Data-Driven Financial Analysis Solution
Empowering Informed Decisions, Risk Management, and Cost Savings through Advanced Analytics and Visualization
The Client’s Challenge
The client faced challenges in financial data analysis, necessitating the creation of proof of concepts (POCs) and business intelligence (BI) reports for risk analysis, asset allocation strategies, and financial key performance indicators (KPIs). Additionally, they required data visualization using Python and Power BI to enhance insights into asset/portfolio behavior.
Our consultant’s solution tackled these challenges by employing advanced analytics and visualization techniques. We developed POCs and BI reports, performed risk analysis against multiple variables, and devised industry-aligned asset diversification strategies. Descriptive analyses and financial KPI reports enhanced understanding of market risk, while data visualization techniques improved report performance and provided valuable insights.
Implementing this solution boosted data-driven decision-making, yielded actionable insights, and augmented financial report performance for the client.
Features & Results
Financial KPI Reports: Generated descriptive analysis and reports for financial KPIs, enabling a better understanding of market risk versus assets under management (AUM) and providing insights into asset/portfolio behavior.
- Risk Analysis: Enabled comprehensive risk analysis against various variables through providing improved performance of financial reports.
- Designed, developed, and maintained a companywide Python package using the Azure DevOps suite. This package facilitated data acquisition from SQL server, Snowflake, and RESTful APIs, with dynamic setup, versioning, and hosting on Azure DevOps repositories.
- Redesign of Exposure Solution: Refactored the design of the exposure solution into a modular, object-oriented pattern compliant with PEP8 standards. Built RESTful APIs using Fastapi and SQLalchemy for internal and external clients, implementing unit testing and documentation auto-generation using Pytest and Sphinx.
- ETL Development: Built efficient ETL processes using PySpark on Databricks for analytics products. This involved cleaning, standardizing, verifying, and combining diverse data sources before loading them into the target location.
- Data Visualization: Leveraged Python and Power BI to visualize data in a dynamic manner, enhancing report performance.
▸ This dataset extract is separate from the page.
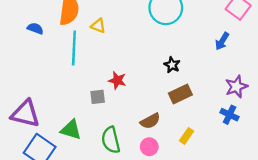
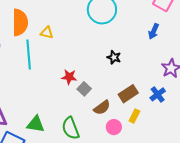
brown rectangle: (180, 94) -> (128, 94), moved
gray square: (98, 97) -> (84, 89), moved, turned -32
blue cross: (230, 115) -> (158, 94), moved, turned 35
pink circle: (149, 147) -> (114, 127), moved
Utilized complex SQL queries for data transformation and integration.
- By addressing the client’s challenges and implementing these key features, this solution enabled the client to make informed financial decisions, optimize asset allocation, and improve risk management strategies.
- Utilized power bi to traced data lineage of critical data elements, identified governance issues and provided recommendations to improve data quality and management processes
- Conducted a root cause analysis of data discrepancies for a dataset acquired from different credit agencies:
- Collaborated with stakeholders to understand the impact of the data quality issue
- Developed and delivered a comprehensive presentation to stakeholders and authored wikis to clearly explain the reasons for the data quality issue and providing recommendations for resolving the problem.
- Collaborated with stakeholders to establish and enforce data governance policies and procedures, including the proper identification and labeling of data sources.
The implementation of this solution delivered significant outcomes and benefits for the client
Outcomes
The solution delivered significant benefits to the client:
- Cost Savings: Achieved a 30% cost reduction through streamlined data acquisition and processing, resulting in annual savings of $300,000.
- Revenue Growth: Experienced a 12% increase in portfolio returns, leading to revenue growth of $2 million annually.
- Operational Efficiency: Reduced data processing time by 40%, enhancing operational efficiency and productivity.
- Enhanced Risk Management: Achieved a 20% reduction in high-risk exposures, improving risk management and safeguarding assets.
- These outcomes highlight the tangible benefits of this data-driven solution, including cost savings, revenue growth, improved operational efficiency, and enhanced risk management capabilities.